EXERCISE BRIEF: Using the entries that follow, give only the number of lines with the word "kreipkitės" in them.

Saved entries

======

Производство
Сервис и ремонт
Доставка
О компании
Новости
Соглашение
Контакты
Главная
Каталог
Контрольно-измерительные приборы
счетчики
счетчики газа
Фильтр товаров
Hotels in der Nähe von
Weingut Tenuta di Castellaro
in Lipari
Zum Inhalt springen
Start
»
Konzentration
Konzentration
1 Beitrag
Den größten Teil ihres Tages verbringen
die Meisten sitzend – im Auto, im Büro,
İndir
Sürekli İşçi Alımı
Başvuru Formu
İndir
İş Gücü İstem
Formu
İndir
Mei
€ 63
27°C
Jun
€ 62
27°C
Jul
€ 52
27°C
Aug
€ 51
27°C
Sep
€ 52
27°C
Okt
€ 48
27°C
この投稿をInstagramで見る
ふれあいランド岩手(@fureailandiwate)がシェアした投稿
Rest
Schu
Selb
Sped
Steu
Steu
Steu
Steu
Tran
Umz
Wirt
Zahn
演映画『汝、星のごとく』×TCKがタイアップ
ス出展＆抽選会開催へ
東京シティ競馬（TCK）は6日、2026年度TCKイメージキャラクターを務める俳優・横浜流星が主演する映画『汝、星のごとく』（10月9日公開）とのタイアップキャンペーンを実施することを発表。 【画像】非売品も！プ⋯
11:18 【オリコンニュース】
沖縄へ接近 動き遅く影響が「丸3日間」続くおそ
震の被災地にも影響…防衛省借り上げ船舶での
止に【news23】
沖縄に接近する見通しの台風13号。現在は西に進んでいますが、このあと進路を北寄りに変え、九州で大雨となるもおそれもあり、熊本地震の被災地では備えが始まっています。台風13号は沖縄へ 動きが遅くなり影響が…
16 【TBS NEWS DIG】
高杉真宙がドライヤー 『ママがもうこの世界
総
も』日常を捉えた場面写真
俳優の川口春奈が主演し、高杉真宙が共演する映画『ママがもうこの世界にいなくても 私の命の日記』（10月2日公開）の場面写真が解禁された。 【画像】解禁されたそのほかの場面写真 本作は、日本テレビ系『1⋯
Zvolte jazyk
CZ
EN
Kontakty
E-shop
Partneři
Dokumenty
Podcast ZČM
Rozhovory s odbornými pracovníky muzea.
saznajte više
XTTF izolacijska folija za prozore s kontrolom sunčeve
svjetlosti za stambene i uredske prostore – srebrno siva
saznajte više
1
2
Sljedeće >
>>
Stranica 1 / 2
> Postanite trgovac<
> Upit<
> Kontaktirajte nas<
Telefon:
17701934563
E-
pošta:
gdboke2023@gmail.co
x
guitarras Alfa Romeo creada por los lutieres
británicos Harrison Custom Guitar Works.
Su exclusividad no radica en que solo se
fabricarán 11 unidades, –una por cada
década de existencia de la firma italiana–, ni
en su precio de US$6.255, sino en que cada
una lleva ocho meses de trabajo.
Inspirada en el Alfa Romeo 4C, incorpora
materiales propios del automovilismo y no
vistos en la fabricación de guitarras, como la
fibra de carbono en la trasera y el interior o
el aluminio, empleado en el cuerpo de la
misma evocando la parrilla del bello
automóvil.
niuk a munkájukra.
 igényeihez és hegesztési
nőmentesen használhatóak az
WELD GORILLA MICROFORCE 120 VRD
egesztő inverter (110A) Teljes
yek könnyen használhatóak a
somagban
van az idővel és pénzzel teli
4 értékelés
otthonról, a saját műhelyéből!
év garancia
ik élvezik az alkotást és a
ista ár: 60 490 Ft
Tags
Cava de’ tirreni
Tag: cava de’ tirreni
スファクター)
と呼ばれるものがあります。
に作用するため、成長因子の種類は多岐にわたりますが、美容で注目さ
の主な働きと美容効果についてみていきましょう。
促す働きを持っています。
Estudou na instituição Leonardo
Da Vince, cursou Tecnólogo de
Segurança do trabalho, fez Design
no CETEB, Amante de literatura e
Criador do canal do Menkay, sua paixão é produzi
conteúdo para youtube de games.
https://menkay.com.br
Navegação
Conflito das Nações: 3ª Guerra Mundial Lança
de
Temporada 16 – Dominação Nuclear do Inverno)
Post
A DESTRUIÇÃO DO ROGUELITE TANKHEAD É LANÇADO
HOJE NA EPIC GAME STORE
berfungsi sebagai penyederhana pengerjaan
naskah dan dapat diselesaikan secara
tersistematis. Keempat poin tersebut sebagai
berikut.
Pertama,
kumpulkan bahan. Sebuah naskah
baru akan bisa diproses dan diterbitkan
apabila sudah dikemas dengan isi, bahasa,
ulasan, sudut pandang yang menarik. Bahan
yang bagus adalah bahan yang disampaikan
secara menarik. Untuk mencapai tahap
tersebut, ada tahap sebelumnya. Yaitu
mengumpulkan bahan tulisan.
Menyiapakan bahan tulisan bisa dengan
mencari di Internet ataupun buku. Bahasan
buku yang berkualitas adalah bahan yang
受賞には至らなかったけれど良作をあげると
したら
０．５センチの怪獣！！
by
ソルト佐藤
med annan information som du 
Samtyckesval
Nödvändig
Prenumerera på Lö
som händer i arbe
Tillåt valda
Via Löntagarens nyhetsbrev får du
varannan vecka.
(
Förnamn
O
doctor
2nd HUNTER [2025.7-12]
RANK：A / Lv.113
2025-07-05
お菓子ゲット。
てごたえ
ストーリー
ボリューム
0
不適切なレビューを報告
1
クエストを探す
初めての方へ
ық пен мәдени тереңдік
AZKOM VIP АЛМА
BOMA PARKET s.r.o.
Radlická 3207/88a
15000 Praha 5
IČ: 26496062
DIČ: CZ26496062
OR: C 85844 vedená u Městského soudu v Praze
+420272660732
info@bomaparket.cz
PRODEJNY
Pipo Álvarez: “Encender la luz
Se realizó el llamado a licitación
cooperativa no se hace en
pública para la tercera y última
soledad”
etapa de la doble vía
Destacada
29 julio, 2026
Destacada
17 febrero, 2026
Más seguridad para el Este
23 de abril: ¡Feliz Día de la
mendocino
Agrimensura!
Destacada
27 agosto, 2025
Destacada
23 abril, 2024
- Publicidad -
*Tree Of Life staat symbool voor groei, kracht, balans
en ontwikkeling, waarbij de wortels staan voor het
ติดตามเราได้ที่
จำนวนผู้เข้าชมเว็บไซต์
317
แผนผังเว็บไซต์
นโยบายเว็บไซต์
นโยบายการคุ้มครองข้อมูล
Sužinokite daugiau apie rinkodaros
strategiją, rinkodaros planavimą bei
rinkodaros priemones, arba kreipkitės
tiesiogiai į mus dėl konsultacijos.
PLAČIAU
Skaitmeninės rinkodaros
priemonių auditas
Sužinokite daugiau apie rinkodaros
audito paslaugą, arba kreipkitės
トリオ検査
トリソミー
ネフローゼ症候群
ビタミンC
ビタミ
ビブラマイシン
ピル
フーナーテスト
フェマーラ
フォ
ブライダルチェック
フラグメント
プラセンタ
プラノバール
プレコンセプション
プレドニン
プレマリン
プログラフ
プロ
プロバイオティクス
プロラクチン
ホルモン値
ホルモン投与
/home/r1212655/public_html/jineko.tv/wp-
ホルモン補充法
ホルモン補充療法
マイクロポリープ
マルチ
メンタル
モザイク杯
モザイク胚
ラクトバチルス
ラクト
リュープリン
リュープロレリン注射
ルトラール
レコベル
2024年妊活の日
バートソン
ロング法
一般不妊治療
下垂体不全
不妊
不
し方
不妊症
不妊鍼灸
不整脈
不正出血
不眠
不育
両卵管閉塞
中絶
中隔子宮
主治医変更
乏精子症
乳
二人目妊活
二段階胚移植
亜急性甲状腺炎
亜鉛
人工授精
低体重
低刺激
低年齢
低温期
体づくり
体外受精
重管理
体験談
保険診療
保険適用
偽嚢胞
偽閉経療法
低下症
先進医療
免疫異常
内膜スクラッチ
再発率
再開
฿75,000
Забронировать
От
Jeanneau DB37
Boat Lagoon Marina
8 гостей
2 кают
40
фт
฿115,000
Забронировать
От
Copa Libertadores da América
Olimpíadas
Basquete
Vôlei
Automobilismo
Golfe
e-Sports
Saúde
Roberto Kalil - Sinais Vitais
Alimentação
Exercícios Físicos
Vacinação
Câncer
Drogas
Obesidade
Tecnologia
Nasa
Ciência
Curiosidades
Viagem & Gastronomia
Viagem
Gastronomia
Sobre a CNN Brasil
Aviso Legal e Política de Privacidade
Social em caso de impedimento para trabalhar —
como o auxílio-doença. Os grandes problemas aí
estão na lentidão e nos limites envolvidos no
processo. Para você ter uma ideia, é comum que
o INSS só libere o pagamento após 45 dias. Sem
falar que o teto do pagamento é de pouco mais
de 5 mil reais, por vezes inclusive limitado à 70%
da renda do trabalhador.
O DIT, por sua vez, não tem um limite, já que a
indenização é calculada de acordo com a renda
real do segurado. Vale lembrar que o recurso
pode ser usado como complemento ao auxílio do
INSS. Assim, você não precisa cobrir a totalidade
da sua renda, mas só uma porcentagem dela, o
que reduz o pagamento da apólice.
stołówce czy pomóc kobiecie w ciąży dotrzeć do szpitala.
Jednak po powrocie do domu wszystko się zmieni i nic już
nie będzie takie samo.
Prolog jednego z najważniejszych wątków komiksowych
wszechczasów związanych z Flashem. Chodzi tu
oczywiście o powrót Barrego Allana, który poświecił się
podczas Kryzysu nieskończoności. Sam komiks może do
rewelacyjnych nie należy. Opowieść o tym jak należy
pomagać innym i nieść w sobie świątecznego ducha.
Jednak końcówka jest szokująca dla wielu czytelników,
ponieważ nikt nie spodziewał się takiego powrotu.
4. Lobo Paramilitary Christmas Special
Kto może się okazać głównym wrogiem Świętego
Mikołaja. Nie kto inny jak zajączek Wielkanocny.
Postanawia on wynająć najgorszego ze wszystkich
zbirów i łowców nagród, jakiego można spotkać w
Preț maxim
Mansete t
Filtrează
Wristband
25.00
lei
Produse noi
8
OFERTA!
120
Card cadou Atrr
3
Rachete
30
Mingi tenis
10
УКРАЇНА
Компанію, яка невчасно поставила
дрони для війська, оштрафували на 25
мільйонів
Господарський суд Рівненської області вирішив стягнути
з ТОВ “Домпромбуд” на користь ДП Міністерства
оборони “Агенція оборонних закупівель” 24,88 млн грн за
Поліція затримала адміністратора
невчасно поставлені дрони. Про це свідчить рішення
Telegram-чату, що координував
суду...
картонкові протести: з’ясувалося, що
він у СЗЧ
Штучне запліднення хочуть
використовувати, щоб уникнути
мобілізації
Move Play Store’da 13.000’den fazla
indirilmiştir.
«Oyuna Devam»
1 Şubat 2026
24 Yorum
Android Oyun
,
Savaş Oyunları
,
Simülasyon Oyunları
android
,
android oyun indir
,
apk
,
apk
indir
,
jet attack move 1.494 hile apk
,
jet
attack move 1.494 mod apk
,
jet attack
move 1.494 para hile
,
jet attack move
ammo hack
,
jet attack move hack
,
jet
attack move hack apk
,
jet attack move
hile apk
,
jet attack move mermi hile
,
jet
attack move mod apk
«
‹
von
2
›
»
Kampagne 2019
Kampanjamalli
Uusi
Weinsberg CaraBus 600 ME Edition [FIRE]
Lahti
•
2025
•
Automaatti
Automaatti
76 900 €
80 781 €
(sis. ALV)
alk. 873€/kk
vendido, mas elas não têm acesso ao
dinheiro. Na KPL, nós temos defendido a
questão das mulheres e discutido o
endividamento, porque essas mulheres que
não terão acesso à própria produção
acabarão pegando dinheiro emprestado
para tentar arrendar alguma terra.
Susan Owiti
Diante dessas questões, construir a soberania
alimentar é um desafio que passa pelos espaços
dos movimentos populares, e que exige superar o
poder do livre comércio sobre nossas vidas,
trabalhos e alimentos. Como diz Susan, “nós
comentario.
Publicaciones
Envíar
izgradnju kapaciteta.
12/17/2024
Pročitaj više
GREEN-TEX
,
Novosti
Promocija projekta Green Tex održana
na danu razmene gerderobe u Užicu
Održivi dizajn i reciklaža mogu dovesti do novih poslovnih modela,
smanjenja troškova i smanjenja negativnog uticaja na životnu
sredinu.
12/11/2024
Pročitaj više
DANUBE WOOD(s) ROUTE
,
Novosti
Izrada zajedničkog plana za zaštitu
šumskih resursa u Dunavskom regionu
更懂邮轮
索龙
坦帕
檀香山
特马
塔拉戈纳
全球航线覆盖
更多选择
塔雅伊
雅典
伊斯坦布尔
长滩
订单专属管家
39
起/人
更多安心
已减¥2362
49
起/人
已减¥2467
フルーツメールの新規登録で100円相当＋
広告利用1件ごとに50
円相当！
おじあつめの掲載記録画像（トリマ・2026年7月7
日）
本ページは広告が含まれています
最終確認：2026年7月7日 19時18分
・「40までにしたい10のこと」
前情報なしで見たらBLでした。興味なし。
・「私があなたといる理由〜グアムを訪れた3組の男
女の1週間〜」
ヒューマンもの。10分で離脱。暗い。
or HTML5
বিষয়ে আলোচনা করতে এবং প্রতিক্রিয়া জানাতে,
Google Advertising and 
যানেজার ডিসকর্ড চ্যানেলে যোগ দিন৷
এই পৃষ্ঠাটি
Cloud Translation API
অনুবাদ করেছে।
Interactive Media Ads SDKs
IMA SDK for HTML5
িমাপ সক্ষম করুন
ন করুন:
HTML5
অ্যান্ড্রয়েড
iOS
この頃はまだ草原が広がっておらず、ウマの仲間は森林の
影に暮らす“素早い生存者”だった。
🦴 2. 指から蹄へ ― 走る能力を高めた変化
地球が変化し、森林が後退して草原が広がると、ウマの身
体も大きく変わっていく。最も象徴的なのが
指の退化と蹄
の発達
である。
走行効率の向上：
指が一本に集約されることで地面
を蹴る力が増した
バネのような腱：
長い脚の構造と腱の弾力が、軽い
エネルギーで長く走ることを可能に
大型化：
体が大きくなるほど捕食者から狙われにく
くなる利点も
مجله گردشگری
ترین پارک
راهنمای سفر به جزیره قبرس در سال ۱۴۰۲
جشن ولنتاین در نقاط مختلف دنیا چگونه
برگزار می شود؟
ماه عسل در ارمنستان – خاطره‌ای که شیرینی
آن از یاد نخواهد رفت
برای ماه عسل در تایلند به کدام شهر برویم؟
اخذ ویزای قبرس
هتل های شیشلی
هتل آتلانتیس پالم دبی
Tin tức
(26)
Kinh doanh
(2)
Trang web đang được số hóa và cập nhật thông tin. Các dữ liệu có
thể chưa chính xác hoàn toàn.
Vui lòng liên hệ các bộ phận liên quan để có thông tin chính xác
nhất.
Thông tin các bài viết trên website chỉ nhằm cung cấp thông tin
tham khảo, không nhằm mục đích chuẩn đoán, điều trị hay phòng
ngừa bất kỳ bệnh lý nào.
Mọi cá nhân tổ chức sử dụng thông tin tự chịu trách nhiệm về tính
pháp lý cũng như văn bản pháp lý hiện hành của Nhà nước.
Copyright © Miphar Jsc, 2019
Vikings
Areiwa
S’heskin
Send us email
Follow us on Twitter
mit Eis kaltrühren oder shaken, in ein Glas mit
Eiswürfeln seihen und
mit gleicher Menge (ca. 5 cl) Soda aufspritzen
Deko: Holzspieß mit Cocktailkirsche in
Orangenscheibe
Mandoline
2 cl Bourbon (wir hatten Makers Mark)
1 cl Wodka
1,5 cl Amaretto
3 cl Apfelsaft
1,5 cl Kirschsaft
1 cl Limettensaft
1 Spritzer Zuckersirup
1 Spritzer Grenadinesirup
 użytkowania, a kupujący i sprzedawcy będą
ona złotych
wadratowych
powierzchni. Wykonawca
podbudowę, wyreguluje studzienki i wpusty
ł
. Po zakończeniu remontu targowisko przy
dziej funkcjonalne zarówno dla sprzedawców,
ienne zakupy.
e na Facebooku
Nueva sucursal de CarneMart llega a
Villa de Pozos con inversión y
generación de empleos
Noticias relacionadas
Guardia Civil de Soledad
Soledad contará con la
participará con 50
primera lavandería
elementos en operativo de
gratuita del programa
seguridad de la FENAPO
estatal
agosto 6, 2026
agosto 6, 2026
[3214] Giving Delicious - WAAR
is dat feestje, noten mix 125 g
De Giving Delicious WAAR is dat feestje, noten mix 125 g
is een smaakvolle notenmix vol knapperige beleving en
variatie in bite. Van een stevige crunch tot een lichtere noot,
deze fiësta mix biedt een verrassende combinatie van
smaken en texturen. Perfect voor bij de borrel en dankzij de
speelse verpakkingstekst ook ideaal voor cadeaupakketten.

======

REPLY: 2